AUTHOR=Jubair Sheikh , Tucker James R. , Henderson Nathan , Hiebert Colin W. , Badea Ana , Domaratzki Michael , Fernando W. G. Dilantha TITLE=GPTransformer: A Transformer-Based Deep Learning Method for Predicting Fusarium Related Traits in Barley JOURNAL=Frontiers in Plant Science VOLUME=12 YEAR=2021 URL=https://www.frontiersin.org/journals/plant-science/articles/10.3389/fpls.2021.761402 DOI=10.3389/fpls.2021.761402 ISSN=1664-462X ABSTRACT=

Fusarium head blight (FHB) incited by Fusarium graminearum Schwabe is a devastating disease of barley and other cereal crops worldwide. Fusarium head blight is associated with trichothecene mycotoxins such as deoxynivalenol (DON), which contaminates grains, making them unfit for malting or animal feed industries. While genetically resistant cultivars offer the best economic and environmentally responsible means to mitigate disease, parent lines with adequate resistance are limited in barley. Resistance breeding based upon quantitative genetic gains has been slow to date, due to intensive labor requirements of disease nurseries. The production of a high-throughput genome-wide molecular marker assembly for barley permits use in development of genomic prediction models for traits of economic importance to this crop. A diverse panel consisting of 400 two-row spring barley lines was assembled to focus on Canadian barley breeding programs.

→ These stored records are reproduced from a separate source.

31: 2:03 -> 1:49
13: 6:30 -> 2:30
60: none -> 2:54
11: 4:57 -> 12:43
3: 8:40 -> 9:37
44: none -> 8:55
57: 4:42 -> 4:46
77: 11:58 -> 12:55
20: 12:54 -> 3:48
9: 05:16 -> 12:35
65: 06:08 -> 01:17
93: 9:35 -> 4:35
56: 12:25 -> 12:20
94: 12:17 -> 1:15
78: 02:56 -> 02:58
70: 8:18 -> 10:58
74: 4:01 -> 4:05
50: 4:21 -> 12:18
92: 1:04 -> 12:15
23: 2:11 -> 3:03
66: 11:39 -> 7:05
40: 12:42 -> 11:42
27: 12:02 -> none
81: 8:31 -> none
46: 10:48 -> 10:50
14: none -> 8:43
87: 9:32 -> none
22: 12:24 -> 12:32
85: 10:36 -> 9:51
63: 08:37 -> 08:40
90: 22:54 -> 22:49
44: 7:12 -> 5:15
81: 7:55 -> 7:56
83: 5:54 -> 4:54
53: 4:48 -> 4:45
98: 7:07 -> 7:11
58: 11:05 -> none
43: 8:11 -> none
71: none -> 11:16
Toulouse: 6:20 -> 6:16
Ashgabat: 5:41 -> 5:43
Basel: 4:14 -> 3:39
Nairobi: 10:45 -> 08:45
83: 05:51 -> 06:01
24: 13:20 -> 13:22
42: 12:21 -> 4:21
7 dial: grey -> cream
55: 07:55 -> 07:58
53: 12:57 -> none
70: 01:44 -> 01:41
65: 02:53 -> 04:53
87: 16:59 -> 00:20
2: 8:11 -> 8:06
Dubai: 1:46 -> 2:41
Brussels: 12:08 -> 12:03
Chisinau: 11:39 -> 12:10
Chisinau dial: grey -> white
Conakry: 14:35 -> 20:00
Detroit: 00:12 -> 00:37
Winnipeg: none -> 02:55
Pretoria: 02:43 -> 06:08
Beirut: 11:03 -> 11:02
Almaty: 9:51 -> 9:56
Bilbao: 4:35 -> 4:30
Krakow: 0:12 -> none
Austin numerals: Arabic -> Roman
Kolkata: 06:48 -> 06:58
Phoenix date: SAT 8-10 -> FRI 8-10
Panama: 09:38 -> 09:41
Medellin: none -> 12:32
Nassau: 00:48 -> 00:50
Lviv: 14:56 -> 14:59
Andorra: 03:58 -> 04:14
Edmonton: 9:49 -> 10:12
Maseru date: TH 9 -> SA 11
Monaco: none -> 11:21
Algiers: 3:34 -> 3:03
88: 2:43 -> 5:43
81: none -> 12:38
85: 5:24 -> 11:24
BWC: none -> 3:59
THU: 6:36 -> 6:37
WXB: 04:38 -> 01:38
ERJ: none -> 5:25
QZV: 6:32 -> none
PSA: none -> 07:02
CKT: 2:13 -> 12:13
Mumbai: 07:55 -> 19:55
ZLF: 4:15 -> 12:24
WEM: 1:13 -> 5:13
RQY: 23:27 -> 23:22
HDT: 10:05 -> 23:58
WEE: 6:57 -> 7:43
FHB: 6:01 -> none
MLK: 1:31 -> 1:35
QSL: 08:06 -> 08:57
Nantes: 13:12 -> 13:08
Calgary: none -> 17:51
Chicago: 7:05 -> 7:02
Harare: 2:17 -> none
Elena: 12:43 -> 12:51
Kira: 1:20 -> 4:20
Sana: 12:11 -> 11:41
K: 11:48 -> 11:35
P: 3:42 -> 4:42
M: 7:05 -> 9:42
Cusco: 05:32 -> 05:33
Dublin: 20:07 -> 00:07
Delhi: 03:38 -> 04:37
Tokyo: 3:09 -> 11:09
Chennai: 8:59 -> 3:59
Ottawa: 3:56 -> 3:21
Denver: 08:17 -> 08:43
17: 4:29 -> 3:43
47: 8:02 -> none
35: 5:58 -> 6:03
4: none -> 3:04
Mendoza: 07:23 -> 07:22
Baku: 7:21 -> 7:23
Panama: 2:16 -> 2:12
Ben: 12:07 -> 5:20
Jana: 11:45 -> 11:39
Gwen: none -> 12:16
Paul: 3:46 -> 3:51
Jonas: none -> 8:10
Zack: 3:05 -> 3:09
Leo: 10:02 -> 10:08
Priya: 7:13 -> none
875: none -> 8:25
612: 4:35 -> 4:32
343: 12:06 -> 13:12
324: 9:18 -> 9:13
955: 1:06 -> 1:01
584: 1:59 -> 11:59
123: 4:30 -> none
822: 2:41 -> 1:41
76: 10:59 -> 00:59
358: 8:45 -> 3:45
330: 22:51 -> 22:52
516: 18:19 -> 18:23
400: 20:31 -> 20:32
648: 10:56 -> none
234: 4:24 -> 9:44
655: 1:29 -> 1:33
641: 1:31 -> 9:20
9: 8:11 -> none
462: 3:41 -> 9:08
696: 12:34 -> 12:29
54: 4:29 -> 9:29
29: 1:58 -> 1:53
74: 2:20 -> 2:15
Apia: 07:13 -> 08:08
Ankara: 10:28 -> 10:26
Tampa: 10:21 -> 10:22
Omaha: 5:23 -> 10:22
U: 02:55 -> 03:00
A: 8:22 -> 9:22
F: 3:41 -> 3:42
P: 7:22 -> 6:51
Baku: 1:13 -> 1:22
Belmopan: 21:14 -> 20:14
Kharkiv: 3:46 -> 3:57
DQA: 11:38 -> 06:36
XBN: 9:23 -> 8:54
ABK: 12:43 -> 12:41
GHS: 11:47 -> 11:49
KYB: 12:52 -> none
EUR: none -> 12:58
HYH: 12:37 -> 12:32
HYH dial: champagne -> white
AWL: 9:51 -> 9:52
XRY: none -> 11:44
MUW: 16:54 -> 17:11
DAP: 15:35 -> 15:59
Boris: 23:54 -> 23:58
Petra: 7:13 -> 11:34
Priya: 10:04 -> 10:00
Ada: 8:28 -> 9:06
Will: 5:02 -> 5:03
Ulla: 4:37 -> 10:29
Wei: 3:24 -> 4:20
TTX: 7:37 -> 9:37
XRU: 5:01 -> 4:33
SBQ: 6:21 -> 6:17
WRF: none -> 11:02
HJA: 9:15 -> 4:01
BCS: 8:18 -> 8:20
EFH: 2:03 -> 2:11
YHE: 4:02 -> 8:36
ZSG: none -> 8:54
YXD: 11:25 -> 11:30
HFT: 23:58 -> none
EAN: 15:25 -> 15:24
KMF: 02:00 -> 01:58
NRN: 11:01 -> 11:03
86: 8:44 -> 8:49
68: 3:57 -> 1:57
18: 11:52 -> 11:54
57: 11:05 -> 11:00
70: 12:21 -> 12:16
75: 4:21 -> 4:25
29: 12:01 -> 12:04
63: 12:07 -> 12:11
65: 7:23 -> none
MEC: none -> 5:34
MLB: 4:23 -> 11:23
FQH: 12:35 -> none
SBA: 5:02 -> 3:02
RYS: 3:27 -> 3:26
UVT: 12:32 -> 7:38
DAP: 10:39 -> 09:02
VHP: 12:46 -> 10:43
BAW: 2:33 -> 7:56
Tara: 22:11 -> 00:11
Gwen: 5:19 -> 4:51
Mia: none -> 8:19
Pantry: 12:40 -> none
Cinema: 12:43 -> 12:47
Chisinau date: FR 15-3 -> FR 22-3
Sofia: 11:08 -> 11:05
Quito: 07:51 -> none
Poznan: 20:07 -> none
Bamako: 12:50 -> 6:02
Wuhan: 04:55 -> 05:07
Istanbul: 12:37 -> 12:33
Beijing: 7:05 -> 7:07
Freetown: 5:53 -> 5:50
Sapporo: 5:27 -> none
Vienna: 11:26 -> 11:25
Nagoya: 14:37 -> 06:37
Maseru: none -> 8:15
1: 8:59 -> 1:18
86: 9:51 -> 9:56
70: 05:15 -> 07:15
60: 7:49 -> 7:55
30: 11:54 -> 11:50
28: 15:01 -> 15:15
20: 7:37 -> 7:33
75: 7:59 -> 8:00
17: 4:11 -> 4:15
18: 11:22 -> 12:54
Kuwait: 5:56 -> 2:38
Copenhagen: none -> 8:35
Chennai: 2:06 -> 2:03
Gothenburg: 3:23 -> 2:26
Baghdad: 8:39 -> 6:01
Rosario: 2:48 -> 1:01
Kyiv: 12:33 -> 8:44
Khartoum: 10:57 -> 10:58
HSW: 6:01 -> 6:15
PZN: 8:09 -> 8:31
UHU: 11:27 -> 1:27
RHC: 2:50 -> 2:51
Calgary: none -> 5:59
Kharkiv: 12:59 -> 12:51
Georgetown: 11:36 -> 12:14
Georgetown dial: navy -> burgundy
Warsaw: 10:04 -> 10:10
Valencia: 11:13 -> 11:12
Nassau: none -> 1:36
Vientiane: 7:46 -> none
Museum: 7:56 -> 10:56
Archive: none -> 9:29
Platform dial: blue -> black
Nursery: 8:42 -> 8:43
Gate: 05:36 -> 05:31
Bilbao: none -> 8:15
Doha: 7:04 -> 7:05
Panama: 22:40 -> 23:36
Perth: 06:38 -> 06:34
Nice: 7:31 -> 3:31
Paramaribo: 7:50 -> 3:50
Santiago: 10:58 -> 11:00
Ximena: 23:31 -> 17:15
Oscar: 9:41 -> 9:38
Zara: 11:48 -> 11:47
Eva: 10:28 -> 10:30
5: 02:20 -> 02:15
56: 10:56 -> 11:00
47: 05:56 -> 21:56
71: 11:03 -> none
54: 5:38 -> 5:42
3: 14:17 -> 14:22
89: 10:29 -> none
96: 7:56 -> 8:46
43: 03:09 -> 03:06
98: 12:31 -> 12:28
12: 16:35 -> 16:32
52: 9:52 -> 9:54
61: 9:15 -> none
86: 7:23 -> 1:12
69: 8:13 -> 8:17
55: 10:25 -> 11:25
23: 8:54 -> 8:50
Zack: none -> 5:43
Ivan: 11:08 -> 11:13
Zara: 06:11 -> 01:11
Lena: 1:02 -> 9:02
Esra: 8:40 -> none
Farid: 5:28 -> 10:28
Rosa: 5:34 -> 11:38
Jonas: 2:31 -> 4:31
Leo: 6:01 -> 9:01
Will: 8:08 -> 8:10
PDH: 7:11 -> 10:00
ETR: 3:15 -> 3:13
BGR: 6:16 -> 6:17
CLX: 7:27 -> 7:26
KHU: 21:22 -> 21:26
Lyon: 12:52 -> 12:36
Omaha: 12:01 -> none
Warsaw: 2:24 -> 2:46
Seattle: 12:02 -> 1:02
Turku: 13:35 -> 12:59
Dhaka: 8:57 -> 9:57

The panel was evaluated for FHB and DON content in three environments and over 2 years. Moreover, it was genotyped using an Illumina Infinium High-Throughput Screening (HTS) iSelect custom beadchip array of single nucleotide polymorphic molecular markers (50 K SNP), where over 23 K molecular markers were polymorphic. Genomic prediction has been demonstrated to successfully reduce FHB and DON content in cereals using various statistical models. Herein, we have studied an alternative method based on machine learning and compare it with a statistical approach. The bi-allelic SNPs represented pairs of alleles and were encoded in two ways: as categorical (–1, 0, 1) or using Hardy-Weinberg probability frequencies. This was followed by selecting essential genomic markers for phenotype prediction. Subsequently, a Transformer-based deep learning algorithm was applied to predict FHB and DON. Apart from the Transformer method, a Residual Fully Connected Neural Network (RFCNN) was also applied. Pearson correlation coefficients were calculated to compare true vs. predicted outputs. Models which included all markers generally showed marginal improvement in prediction. Hardy-Weinberg encoding generally improved correlation for FHB (6.9%) and DON (9.6%) for the Transformer network. This study suggests the potential of the Transformer based method as an alternative to the popular BLUP model for genomic prediction of complex traits such as FHB or DON, having performed equally or better than existing machine learning and statistical methods.